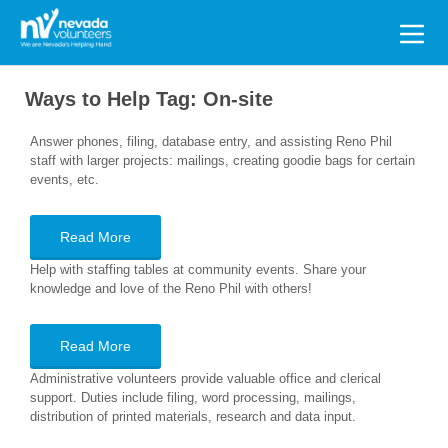
Search
for:
Ways to Help Tag:
On-site
Answer phones, filing, database entry, and assisting Reno Phil
staff with larger projects: mailings, creating goodie bags for certain
events, etc.
Read More
Help with staffing tables at community events. Share your
knowledge and love of the Reno Phil with others!
Read More
Administrative volunteers provide valuable office and clerical
support. Duties include filing, word processing, mailings,
distribution of printed materials, research and data input.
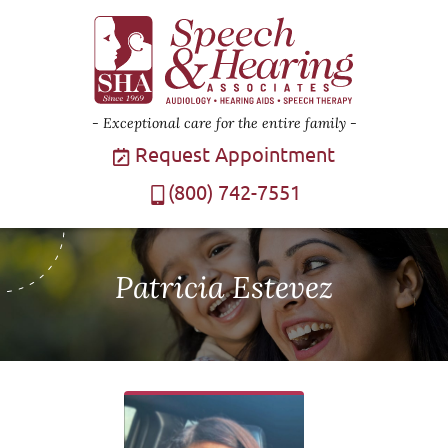
Exceptional care for the entire family
Request Appointment
(800) 742-7551
Patricia Estevez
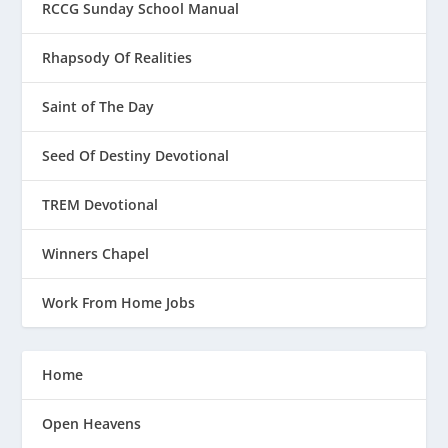
RCCG Sunday School Manual
Rhapsody Of Realities
Saint of The Day
Seed Of Destiny Devotional
TREM Devotional
Winners Chapel
Work From Home Jobs
Home
Open Heavens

****************

What the task requires: Everything in the data except the pictures needs to be written out exactly.

Exercise output:
Search
for:
Ways to Help Tag:
On-site
Answer phones, filing, database entry, and assisting Reno Phil
staff with larger projects: mailings, creating goodie bags for certain
events, etc.
Read More
Help with staffing tables at community events. Share your
knowledge and love of the Reno Phil with others!
Read More
Administrative volunteers provide valuable office and clerical
support. Duties include filing, word processing, mailings,
distribution of printed materials, research and data input.
Exceptional care for the entire family
Request Appointment
(800) 742-7551
Patricia Estevez
RCCG Sunday School Manual
Rhapsody Of Realities
Saint of The Day
Seed Of Destiny Devotional
TREM Devotional
Winners Chapel
Work From Home Jobs
Home
Open Heavens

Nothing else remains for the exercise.